Sto parlando dei terremoti che ieri hanno fatto chiudere le scuole a Roma, a Perugia, a L’Aquila e in tante altre città e paesi del centro Italia. Quello delle tre grandi e terribili scosse: ore 10,25 magnitudo 5,3; ore 11,14 magnitudo 5,5 e 11,26 magnitudo 5,3 in provincia de L’Aquila.
Il terremoto, a differenza del nubifragio, di un incendio, di un’alluvione, non finisce con un punto ma con una virgola. Finisce la scossa, finiscono le scosse, risali in casa, ti rimetti in piedi se sei fortunato, ma non finisce lì. Vai sui social o alla TV e senti parlare di “sciame sismico”. Che vuol dire che il terremoto ritornerà. Che si riassesta ma poi ritornerà. Solo che tu non puoi fare nulla se non cambiare radicalmente la tua vita, ma come si fa? Io, ora, mentre scrivo, mi trovo a Perugia. I terremoti di questi ultimi anni qui sono stati forti; le case lesionate, molte. Ma questa notte dormirò nel capoluogo umbro come faranno tutti gli abitanti della città. Cercherò di non pensare che potrebbe arrivare una scossa un po’ più forte che farebbe crollare tutto. Non ci penserò, perché se lo facessi non avrei comunque la forza di cambiare vita: dovrei decidere di andare a vivere, che so, in Spagna, dove i terremoti non accadono mai. E come farei? Perché comunque, anche se i lavori di adeguamento strutturale dovessero iniziare ora, durerebbero anni. E io nel frattempo dove vivo, dove andrei? Dove andremmo a vivere? E quindi, è terribile da dire, ma la verità è che al terremoto ci si abitua. La paura, come le scosse, ha degli apici ma poi si riassesta. Nelle ore e nei giorni successivi. È questa insicurezza, questo attendere non si sa cosa e non si sa quando e quanto forte, che debilita le forze e ti fa abituare al terremoto. Che fa smettere di essere propositivi e costruttivi.
Ma Dio dov’è? è una di quelle domande che tutti fanno ai credenti.
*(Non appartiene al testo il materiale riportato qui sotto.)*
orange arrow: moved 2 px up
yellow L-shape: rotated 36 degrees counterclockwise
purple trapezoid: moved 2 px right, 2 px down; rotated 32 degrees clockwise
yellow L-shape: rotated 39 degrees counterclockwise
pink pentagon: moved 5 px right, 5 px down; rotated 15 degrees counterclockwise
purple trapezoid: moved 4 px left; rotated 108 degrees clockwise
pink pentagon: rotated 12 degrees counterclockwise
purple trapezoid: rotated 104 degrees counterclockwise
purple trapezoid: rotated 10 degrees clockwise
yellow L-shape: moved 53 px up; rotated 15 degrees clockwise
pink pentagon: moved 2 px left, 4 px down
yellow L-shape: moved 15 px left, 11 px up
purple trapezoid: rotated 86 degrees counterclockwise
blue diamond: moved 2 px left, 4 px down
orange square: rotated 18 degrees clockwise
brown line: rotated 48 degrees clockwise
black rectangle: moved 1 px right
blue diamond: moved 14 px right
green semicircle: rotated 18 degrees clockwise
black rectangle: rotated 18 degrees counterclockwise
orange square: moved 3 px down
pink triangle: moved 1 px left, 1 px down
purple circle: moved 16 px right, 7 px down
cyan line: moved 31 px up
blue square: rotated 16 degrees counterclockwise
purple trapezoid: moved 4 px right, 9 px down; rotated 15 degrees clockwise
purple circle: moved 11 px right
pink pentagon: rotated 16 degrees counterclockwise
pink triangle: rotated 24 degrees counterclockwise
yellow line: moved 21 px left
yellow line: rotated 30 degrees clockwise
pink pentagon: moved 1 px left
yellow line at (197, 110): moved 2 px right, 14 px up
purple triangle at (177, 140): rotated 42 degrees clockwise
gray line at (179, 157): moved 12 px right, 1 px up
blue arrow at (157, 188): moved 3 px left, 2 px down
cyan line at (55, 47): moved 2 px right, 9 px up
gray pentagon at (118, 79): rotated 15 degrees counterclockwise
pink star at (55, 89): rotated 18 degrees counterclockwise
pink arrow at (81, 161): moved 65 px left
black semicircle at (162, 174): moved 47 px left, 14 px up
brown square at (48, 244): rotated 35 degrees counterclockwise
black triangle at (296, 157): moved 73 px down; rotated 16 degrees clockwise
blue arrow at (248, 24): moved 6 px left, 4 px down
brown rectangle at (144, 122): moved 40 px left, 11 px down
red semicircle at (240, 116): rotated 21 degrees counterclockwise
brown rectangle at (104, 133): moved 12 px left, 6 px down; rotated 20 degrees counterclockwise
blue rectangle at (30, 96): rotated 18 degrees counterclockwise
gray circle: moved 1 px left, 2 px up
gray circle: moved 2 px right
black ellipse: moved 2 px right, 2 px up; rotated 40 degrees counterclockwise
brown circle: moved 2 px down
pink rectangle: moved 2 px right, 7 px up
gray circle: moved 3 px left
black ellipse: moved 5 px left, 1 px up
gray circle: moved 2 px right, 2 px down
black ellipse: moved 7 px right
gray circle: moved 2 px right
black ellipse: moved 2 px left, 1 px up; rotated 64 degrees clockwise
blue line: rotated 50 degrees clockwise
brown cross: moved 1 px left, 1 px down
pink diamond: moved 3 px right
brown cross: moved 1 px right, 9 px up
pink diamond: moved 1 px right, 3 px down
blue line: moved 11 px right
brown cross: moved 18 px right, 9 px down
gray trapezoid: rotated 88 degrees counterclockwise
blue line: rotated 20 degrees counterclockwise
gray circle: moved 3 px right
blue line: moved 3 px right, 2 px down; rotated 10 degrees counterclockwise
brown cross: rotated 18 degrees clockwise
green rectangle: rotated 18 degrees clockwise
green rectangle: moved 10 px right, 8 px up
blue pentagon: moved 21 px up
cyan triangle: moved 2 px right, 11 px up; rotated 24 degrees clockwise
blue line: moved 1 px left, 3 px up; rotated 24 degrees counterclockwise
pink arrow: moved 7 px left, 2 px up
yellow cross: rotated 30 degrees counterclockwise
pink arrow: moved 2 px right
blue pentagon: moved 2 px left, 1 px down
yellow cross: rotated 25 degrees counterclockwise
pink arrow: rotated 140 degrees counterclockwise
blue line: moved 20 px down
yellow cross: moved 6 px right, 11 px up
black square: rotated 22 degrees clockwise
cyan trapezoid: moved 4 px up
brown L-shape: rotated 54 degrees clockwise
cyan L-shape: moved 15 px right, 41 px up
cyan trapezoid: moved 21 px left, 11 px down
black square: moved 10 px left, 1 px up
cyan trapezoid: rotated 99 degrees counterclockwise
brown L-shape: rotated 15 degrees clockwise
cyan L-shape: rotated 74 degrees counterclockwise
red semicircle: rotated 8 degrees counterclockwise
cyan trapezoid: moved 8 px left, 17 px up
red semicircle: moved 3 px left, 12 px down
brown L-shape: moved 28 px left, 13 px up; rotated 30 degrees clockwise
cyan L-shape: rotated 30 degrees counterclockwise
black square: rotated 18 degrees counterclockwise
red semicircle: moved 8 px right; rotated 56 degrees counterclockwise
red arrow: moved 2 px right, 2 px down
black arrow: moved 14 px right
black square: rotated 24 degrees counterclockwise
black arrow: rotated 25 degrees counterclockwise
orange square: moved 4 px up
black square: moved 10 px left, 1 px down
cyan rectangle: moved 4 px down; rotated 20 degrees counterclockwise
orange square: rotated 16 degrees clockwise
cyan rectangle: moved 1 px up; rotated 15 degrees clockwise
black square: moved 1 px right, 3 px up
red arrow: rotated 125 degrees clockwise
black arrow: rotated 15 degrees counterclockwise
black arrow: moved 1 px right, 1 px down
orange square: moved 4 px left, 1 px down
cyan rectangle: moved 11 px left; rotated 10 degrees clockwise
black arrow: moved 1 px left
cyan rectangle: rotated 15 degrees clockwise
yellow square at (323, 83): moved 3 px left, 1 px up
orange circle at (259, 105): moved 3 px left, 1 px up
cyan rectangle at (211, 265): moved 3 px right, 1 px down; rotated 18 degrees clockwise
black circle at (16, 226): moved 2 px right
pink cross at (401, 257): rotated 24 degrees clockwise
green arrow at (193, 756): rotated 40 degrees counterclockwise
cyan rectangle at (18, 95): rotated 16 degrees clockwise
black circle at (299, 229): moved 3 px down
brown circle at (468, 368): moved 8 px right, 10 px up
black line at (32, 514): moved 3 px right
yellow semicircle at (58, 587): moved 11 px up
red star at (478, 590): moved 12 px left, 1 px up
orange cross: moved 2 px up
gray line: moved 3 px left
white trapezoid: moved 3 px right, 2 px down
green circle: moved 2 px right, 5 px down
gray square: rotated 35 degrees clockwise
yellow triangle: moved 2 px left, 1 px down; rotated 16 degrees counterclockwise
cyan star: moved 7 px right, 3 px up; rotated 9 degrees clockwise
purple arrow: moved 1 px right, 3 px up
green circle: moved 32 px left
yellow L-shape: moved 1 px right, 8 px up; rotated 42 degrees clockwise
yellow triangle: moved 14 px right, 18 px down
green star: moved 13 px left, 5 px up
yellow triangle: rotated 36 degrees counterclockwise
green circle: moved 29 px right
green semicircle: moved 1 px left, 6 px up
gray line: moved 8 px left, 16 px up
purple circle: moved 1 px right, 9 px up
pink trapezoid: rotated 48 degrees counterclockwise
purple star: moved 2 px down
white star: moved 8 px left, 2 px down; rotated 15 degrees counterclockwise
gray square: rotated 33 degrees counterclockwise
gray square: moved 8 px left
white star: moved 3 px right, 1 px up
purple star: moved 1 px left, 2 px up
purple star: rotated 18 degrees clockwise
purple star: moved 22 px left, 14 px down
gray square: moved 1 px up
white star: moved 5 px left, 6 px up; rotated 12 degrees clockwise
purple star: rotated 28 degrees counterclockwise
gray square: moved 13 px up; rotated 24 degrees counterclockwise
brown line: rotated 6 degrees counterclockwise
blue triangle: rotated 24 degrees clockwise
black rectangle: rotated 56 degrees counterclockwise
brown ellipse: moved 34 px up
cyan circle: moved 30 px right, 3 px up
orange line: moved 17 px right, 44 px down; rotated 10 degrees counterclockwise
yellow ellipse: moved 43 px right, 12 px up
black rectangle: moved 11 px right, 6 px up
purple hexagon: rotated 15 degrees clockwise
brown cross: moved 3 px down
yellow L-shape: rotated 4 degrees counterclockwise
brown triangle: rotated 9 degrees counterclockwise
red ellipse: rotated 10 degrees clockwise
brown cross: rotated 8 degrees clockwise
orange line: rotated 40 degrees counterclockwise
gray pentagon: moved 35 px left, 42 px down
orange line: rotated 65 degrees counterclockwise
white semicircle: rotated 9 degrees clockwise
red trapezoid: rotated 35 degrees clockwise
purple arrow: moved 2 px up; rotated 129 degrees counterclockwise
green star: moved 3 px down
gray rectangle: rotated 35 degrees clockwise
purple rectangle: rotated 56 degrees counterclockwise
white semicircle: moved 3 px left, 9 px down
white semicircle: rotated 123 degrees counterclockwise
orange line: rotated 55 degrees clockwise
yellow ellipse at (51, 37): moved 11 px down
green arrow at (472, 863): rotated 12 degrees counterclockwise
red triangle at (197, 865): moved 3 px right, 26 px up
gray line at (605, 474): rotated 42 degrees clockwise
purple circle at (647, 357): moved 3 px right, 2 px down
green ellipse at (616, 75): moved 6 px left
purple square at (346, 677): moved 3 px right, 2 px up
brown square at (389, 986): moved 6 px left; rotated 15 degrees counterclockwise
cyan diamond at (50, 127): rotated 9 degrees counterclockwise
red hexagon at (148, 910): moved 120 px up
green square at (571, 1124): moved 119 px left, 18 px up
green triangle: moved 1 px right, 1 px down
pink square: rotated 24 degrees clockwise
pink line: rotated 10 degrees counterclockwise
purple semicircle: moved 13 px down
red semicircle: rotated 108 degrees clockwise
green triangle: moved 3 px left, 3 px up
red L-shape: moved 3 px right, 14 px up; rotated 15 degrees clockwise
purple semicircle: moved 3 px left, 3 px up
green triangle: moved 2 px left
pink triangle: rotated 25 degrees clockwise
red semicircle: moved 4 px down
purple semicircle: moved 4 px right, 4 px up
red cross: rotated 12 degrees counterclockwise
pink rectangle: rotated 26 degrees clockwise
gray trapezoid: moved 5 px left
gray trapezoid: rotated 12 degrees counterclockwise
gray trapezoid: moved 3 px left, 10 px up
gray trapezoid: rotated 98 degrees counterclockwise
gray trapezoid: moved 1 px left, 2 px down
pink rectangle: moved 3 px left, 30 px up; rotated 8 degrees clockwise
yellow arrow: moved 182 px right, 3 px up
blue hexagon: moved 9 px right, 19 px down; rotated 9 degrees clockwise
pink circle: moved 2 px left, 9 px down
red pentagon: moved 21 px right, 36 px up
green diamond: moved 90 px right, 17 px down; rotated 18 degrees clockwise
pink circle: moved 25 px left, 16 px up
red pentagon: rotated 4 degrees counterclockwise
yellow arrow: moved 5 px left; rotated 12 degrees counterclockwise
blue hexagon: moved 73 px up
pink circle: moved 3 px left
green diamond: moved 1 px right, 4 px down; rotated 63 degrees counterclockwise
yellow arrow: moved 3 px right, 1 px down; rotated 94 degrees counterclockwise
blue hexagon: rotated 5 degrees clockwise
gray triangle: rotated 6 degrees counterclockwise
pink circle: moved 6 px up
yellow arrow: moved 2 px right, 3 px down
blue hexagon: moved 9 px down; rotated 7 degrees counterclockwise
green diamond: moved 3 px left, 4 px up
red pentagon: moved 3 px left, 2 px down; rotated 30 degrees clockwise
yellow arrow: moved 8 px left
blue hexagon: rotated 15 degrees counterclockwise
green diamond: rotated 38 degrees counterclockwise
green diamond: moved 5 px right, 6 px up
Per un cristiano la domanda non è geografica. Dio è dove sono tutte le altre persone che amiamo e ci amano. È lì ad ascoltare, a parlarci, a tacere. E spinge le nostre coscienze a prenderci le nostre responsabilità per costruire una società migliore, più solidale, che riduca sempre più i rischi delle catastrofi naturali. Quando la nostra paura tace per lasciarci dormire – ma quindi non ci spinge ad agire – dovremmo prendere a prestito Dio che ci spinga a prendere in mano noi stessi per migliorare il nostro destino insieme con Lui. Un po’poco per un Dio? Non per il Dio cristiano. Non per Cristo. Anche 2000 anni fa ha perso prima di vincere. È morto prima di risorgere. “Funziona” così la nostra fede. Pone domande a cui risponde una presenza. Non c’è libretto di istruzioni per il dolore.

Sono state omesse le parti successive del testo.